Litigare per la pace

Forse sarà per l’affacciarsi di serie probabilità atomiche, fatto sta che finalmente, seppure in modo caotico e fin troppo articolato, si è cominciato almeno a parlare di manifestazioni contro la guerra, o per meglio dire, in favore della pace.

Un tempo la gente scendeva in piazza con una certa spontaneità ed immediatezza anche se la longa manus dei partiti era sempre presente a queste manifestazioni: il prezzo della demagogia, della strumentalizzazione e della faziosità politiche si metteva in conto, ma ciò non frenava la partecipazione anzi le dava vivacità e vitalità.

Nei salotti televisivi ci si interroga se sia utile promuovere iniziative di piazza contro la guerra. In molti c’è il preoccupato retropensiero di disturbare gli Usa e la stessa Ue, alcuni temono di fare confusione tra aggressori e aggrediti, altri di tradire il sacrosanto patriottismo ucraino, altri ancora di aggiungere confusione a quella già esistente a tutti i livelli. Tutte, a loro modo, preoccupazioni comprensibili, che però non dovrebbero paralizzare la società, facendole accettare quelli che papa Francesco definisce “schemi di guerra”.

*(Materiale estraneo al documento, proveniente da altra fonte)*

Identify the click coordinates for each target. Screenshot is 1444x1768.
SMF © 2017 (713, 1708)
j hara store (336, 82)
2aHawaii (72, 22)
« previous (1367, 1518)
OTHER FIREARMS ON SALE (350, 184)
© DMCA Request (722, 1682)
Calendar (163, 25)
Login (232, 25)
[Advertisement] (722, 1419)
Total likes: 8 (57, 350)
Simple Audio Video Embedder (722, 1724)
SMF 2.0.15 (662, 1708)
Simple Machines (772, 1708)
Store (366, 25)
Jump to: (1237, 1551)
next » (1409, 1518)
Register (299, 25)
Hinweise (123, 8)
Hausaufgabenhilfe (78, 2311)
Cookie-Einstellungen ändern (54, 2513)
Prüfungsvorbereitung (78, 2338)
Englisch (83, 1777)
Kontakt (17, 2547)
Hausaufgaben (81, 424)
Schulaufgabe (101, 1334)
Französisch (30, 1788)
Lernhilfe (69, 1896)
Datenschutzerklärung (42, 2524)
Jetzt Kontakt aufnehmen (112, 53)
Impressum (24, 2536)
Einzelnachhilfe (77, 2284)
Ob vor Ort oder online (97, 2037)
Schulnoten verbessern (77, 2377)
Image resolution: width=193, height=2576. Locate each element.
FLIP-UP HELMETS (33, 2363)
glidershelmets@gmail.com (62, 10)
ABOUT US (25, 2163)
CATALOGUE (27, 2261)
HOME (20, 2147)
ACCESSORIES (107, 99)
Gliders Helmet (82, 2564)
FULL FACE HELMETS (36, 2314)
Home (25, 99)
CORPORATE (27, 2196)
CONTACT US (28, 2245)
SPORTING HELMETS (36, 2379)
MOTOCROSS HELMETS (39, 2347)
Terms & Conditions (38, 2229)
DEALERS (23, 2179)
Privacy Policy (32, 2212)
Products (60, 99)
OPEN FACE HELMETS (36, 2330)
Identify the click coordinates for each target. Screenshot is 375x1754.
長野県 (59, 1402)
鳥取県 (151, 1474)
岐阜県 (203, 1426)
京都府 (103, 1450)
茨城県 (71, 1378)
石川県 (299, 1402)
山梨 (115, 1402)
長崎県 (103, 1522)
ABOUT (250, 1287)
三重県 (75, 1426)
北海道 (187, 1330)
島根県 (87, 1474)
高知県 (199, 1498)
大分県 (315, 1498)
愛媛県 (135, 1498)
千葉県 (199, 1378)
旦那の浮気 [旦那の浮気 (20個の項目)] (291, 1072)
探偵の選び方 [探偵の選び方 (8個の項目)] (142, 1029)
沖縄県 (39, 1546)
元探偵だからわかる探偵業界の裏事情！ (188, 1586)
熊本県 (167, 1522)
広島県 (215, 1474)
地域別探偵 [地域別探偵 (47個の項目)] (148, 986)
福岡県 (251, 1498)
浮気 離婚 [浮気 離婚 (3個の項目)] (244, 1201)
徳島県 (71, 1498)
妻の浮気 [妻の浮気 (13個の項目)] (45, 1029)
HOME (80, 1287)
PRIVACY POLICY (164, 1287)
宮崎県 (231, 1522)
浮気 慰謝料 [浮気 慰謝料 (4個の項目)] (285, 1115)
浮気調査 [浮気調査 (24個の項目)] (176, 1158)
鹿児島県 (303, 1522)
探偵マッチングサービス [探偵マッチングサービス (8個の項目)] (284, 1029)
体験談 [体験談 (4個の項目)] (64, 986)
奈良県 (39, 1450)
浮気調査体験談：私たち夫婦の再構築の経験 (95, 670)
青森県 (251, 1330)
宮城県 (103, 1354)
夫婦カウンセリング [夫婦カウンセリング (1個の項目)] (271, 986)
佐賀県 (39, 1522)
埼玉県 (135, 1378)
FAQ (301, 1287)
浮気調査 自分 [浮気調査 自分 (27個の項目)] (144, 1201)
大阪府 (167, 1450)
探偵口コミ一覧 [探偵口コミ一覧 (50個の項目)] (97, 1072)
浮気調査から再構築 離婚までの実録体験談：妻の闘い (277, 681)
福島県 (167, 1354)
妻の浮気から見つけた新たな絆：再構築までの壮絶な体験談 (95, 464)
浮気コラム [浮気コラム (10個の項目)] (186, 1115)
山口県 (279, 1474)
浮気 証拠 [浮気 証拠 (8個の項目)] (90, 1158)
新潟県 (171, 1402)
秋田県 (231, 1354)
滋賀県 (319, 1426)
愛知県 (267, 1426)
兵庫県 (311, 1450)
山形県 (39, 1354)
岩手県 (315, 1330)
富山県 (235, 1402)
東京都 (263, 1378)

Mio padre, alla luce della sua esperienza storica, non temeva affatto chi gridava per la pace, ma chi gridava per la guerra: purtroppo di piazze guerrafondaie ne aveva viste parecchie fomentate dal regime fascista. Aveva perfettamente ragione, perché innanzitutto esprimersi collettivamente serve ad alimentare l’autocoscienza pacifica che non è affatto scontata. Senza accorgercene stiamo facendo il callo alla guerra, ne parliamo come se fosse una questione puramente teorica o relegabile in un altro mondo, addirittura, come afferma l’autorevole storico Lucio Caracciolo, ne stiamo facendo una discussione “da bar”. Abbiamo quindi bisogno di scuoterci da questo torpore bellicista a costo di rincorrere la chimera pacifista.

In secondo luogo la gente, scendendo in piazza, ha la possibilità di inviare un messaggio ai propri governanti facendo loro sentire il fiato sul collo: la guerra non è una inevitabile combinazione politica, ma è una catastrofe umana da evitare sempre e comunque. Se lo mettano bene in testa i responsabili delle nazioni a cominciare dalla nostra. Bisogna costringere chi detiene nelle proprie mani i destini dell’umanità a ragionare di pace, con pazienza, perseveranza, mettendo da parte l’insano realismo per sostituirlo con il sano anche se fragile utopismo.

Protestare e manifestare per la pace significa anche esprimere solidarietà al martoriato popolo ucraino e a quella parte crescente del popolo russo, che si oppone alla dittatura putiniana e alla guerra, rischiando la galera e la morte, ai renitenti alla chiamata alle armi, a chi fugge dalla Russia, rifiutando la logica delle armi.

In terzo luogo la spinta di base proveniente dalla società dovrebbe costringere gli Stati a scendere sul piano della diplomazia intesa non come macabra raccolta delle macerie belliche, ma come ricerca spasmodica di un dialogo costruttivo e possibilmente preventivo. È troppo tardi? Non è mai troppo tardi!

Da ultimo dovrebbe servire a ricordare che la politica sganciata dagli ideali non regge all’urto dei problemi enormi con cui abbiamo a che fare. Si è portati a pensare che sia meglio accantonare gli ideali per dedicarsi ai bisogni concreti. Niente di più perfidamente sbagliato. Quando si dipinge una parete si inizia dall’alto. Alcune sere fa ho ascoltato un dibattito proprio sulla opportunità di promuovere iniziative di pace a livello di piazza (otto e mezzo su La7). Con mio relativo stupore ho colto sorprendenti ma incoraggianti assonanze tra Tomaso Montanari, autorevole pensatore di sinistra e Alessandro Giuli, giornalista certamente non schierato a sinistra anche se intellettualmente fuori dagli schemi: sul discorso della pace battevano pari! Un caso? Penso proprio di no! Quando si scherza con la politica si può anche litigare, ma quando si va al sodo dell’umana pacifica convivenza si trovano convergenze, magari parallele.

Alla domanda capziosa se sia questo il momento di scendere in piazza contro la guerra, il suddetto Tomaso Montanari ha risposto provocatoriamente chiedendo se si debba aspettare lo scoppio di una bomba atomica per farlo. E se le piazze si riempiranno di persone che la pensano diversamente, sempre meglio litigare per la pace che essere tutti d’accordo per la guerra.